Fig 3. Zero-inflated Poisson regression model predictions of buffalo herd sizes within Kruger National Park overlaid with observed herds during the dry season (August 2012, left pane) and the wet season (January 2013, right pane).

https://doi.org/10.1371/journal.pone.0182903.g003

The roads travelled for field data collection were the same during the dry and wet seasons (Fig 4), but only 57% of the sampling (16/28 days) was completed during the wet season (January 2013) because of heavy rains and flooding of the road network. The median observed herd size during the dry season was 45 animals (range 1–1,200; IQR 3–100; n = 37) and 4.5 animals (range 1–250; IQR 2–46; n = 34) during the wet season. More buffalo groups were observed during the wet season (P = 0.008), in bush-type vegetation (P = 0.002), in lower vegetation density areas (P = 0.010), and in northern regions of KNP (P < 0.001; Table 2; S1 & S2 Tables). Bachelor buffalo herds were more frequently observed during the wet season (P = 0.022) and in denser vegetation (P = 0.005) compared to the mixed-sex herds (Table 3; S3 Table). Bachelor herd sizes were smaller than the mixed-sex herds (P < 0.001; Table 4; S4 Table). When adjusting for bachelor herds, dry season herds (P = 0.029), herds observed in bush-type vegetation (P = 0.019), and herds observed in less dense vegetation (P < 0.001) were significantly larger. Collected field data are available as Supporting Information (S1 File).

thumbnail
Fig 4. Field sampling starting locations and routes travelled during the dry season field observations (August 2012, left pane) and the wet season (January 2013, right pane).

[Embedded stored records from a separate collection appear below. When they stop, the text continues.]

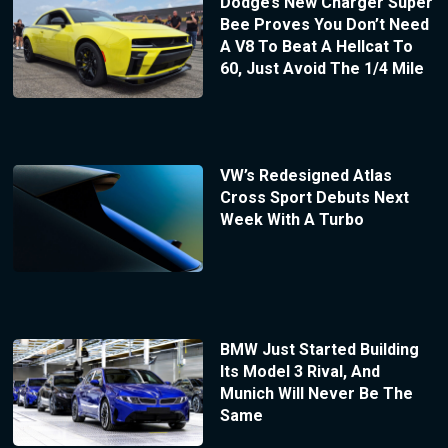
Dodge’s New Charger Super
Bee Proves You Don’t Need
A V8 To Beat A Hellcat To
60, Just Avoid The 1/4 Mile
VW’s Redesigned Atlas
Cross Sport Debuts Next
Week With A Turbo
BMW Just Started Building
Its Model 3 Rival, And
Munich Will Never Be The
Same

https://doi.org/10.1371/journal.pone.0182903.g004

thumbnail
Table 2. Multivariable logistic regression to identify predictors of observing buffalo herds based on field data collected for 105 detected herds of buffalo in Kruger National Park during August 2012 and January 2013 compared to 234 hourly time points without buffalo observations.

https://doi.org/10.1371/journal.pone.0182903.t002

thumbnail
Table 3. Multivariable logistic regression to identify predictors of observing bachelor herds in 104 herds* of buffalo in Kruger National Park identified during August 2012 and January 2013.

https://doi.org/10.1371/journal.pone.0182903.t003

thumbnail
Table 4. Multivariable linear regression for the estimation of effects of predictor variables on observed buffalo herd size* in 104 herds of buffalo in Kruger National Park identified during August 2012 and January 2013.

https://doi.org/10.1371/journal.pone.0182903.t004

Discussion

The study reported here estimated the spatial distribution of the African buffalo (Syncerus caffer) of KNP using four different modeling approaches to assess the suitability of approaches for developing disease transmission models. African buffalo herds vary greatly in size, from 1 individual to more than 1000, and the probability distribution of herd sizes in a population tends to follow exponential distributions or negative power curves [6]. A biologically reasonable herd size distribution is one in which both very small and very large herds are present with an average of approximately 250 individuals [7]. The hypothesis of the present study was that spatial heterogeneity in African buffalo numbers could be explained by herd-level and environmental predictors. We also evaluated whether or not spatial autocorrelation would be important because regression approaches that exclude spatial autocorrelation over-estimate the effects of landscape variables [38]. The results of the present study suggest that the presence of African buffalo depends upon the herd structure and environmental factors but the effects of spatial autocorrelation were inconclusive.

There was no apparent seasonal effect on prediction error or correlation when the four modeling approaches were evaluated. The disaggregation method provided results that distributed the population too evenly over the entire park causing low population values in every cell. These are unrealistic predictions based on the known herd dynamics of the African buffalo. This method was developed for the modeling of white-tailed deer populations in Texas [32], which have different behaviors and herd dynamics. White-tailed deer are often found in much smaller groups; therefore, this broad spatial dispersal would be a more realistic expectation. In the present study involving African buffalo, the main challenge was to account for the large variation in herd sizes. Further work on developing suitability values may produce a more realistic outcome from the disaggregation method. The calculation method utilized in the current study also did not allow for any environmental factor to have a negative effect and therefore each cell was required to have a positive value.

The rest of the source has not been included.